One CEO who always stresses the price/value factor in repurchase decisions is Jamie Dimon at J.P. Morgan; I recommend that you read his annual letter.
Recently on CNBC, he also was very complimentary of Jamie Dimon's annual letter and said he owns some J.P. Morgan shares personally.
Well, Jamie Dimon's 2011 letter to J.P. Morgan shareholders was just released and it is a very good one.
Some excerpts from Dimon's latest letter:
$ 1.8 Trillion of Capital and Credit
During 2011, the firm raised capital and provided credit of over $1.8 trillion for our commercial and consumer clients, up 18% from the prior year.
On Buybacks and Dividends
We also bought back $9 billion of stock and recently received permission to buy back an additional $15 billion of stock during the remainder of 2012 and the first quarter of 2013. We reinstated our annual dividend to $1.00 a share in April 2011 and recently announced that we are increasing it to $1.20 a share in April 2012.
J.P Morgan's Stock
Normally, we don't comment on the stock price.
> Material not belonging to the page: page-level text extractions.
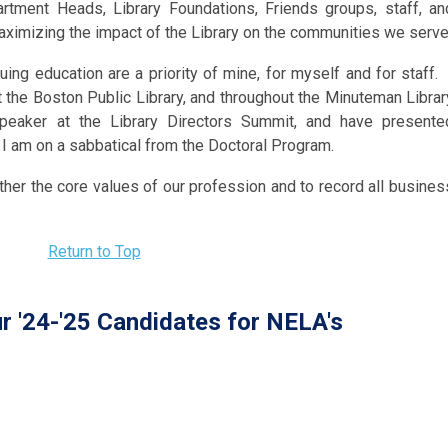
artment Heads, Library Foundations, Friends groups, staff, an
ximizing the impact of the Library on the communities we serve
ng education are a priority of mine, for myself and for staff. 
 the Boston Public Library, and throughout the Minuteman Librar
peaker at the Library Directors Summit, and have presente
 am on a sabbatical from the Doctoral Program.
urther the core values of our profession and to record all busines
Return to Top
r '24-'25 Candidates for NELA's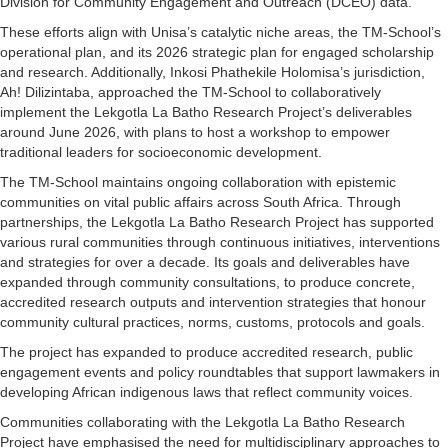
Division for Community Engagement and Outreach (DCEO) data.
These efforts align with Unisa’s catalytic niche areas, the TM-School’s
operational plan, and its 2026 strategic plan for engaged scholarship
and research. Additionally, Inkosi Phathekile Holomisa’s jurisdiction,
Ah! Dilizintaba, approached the TM-School to collaboratively
implement the Lekgotla La Batho Research Project’s deliverables
around June 2026, with plans to host a workshop to empower
traditional leaders for socioeconomic development.
The TM-School maintains ongoing collaboration with epistemic
communities on vital public affairs across South Africa. Through
partnerships, the Lekgotla La Batho Research Project has supported
various rural communities through continuous initiatives, interventions
and strategies for over a decade. Its goals and deliverables have
expanded through community consultations, to produce concrete,
accredited research outputs and intervention strategies that honour
community cultural practices, norms, customs, protocols and goals.
The project has expanded to produce accredited research, public
engagement events and policy roundtables that support lawmakers in
developing African indigenous laws that reflect community voices.
Communities collaborating with the Lekgotla La Batho Research
Project have emphasised the need for multidisciplinary approaches to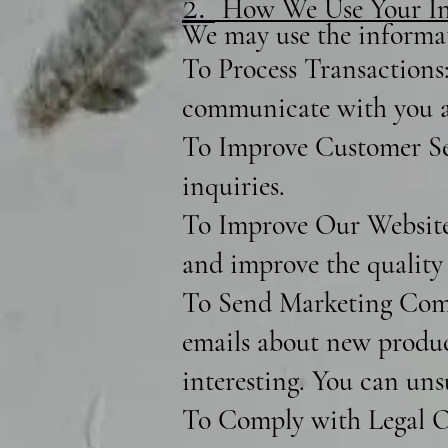
2.
How We Use Your In
We may use the informat
To Process Transactions:
communicate with you a
To Improve Customer Ser
inquiries.
To Improve Our Website:
and improve the quality 
To Send Marketing Comm
emails about new product
interesting. You can uns
To Comply with Legal Ob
However, we make an exception in Section VIII of this letter because we are buying back a substantial amount of stock and because there are many concerns about investing in bank stocks.
It Could Have Been Much Better
Recently, we have begun to achieve modest economic growth around the globe, somewhat held back by certain natural disasters such as the tsunami in Japan. But I have no doubt that our own actions – from the debt ceiling fiasco to bad and uncoordinated policy, including the somewhat dramatic restraining of bank leverage in the United States and Europe at precisely the wrong time – made the recovery worse than it otherwise would have been. You cannot prove this in real time, but when economists 20 years from now write the book on the recovery, it may well be entitled, It Could Have Been Much Better.
A Stronger System
There also should be recognition that the whole system is stronger. Accounting and disclosure are better, most off-balance sheet vehicles are gone, underwriting standards are higher, there is much less leverage in the system, many of the bad actors are gone and, last but not least, each remaining bank is individually stronger.
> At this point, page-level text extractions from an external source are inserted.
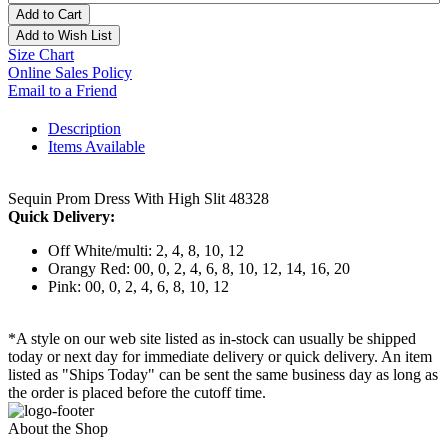
Add to Cart
Add to Wish List
Size Chart
Online Sales Policy
Email to a Friend
Description
Items Available
Sequin Prom Dress With High Slit 48328
Quick Delivery:
Off White/multi: 2, 4, 8, 10, 12
Orangy Red: 00, 0, 2, 4, 6, 8, 10, 12, 14, 16, 20
Pink: 00, 0, 2, 4, 6, 8, 10, 12
*A style on our web site listed as in-stock can usually be shipped
today or next day for immediate delivery or quick delivery. An item
listed as "Ships Today" can be sent the same business day as long as
the order is placed before the cutoff time.
About the Shop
Best and Highest Use of Capital
Our best and highest use of capital (after the dividend) is always to build our business organically – particularly where we have significant competitive advantages and good returns. We already have described many of those opportunities in this letter, and I won’t repeat them here. The second-highest use would be great acquisitions, but, as I also have indicated, it is unlikely that we will do one that requires substantial amounts of capital.
More on Buybacks
If you like our businesses, buying back stock at tangible book value is a very good deal. So you can assume that we are a buyer in size around tangible book value. Unfortunately, we were restricted from buying back more stock when it was cheap – below tangible book value – and we did not get permission to buy back stock until it was selling at $45 a share.
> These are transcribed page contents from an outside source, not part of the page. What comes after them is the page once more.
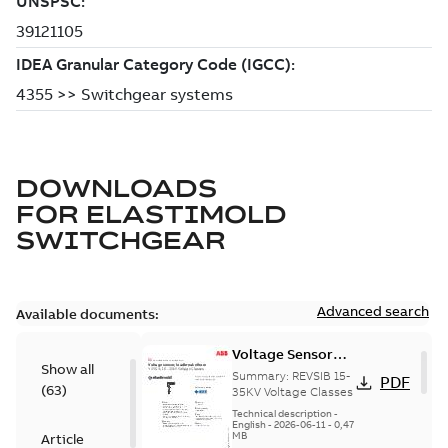
DOWNLOADS
FOR
ELASTIMOLD
SWITCHGEAR
Advanced search
Available documents:
Voltage Sensor
Show all
Load break
Summary:
REVSIB 15-
PDF
(
63
)
35KV Voltage Classes
Technical description
-
English
-
2026-06-11
-
0,47
MB
Article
Our appetite for buying back stock is not as great (of course) at higher prices.
Dimon does also say that they plan to buy back the amount of stock that we issue every year for employee compensation because "we think this is just good discipline". I find that to be a bit disappointing but the statement that follows provides some reassurance they won't do that kind of thing at any price:
Rest assured, the Board will continuously reevaluate our capital plans and make changes as appropriate but will authorize a buyback of stock only when we think it is a great deal for you, our shareholders.
The statements "our appetite for buying back stock is not as great" and "will authorize a buyback of stock only when we think it is a great deal" should be the norm among CEOs but that kind of discipline is far from a given.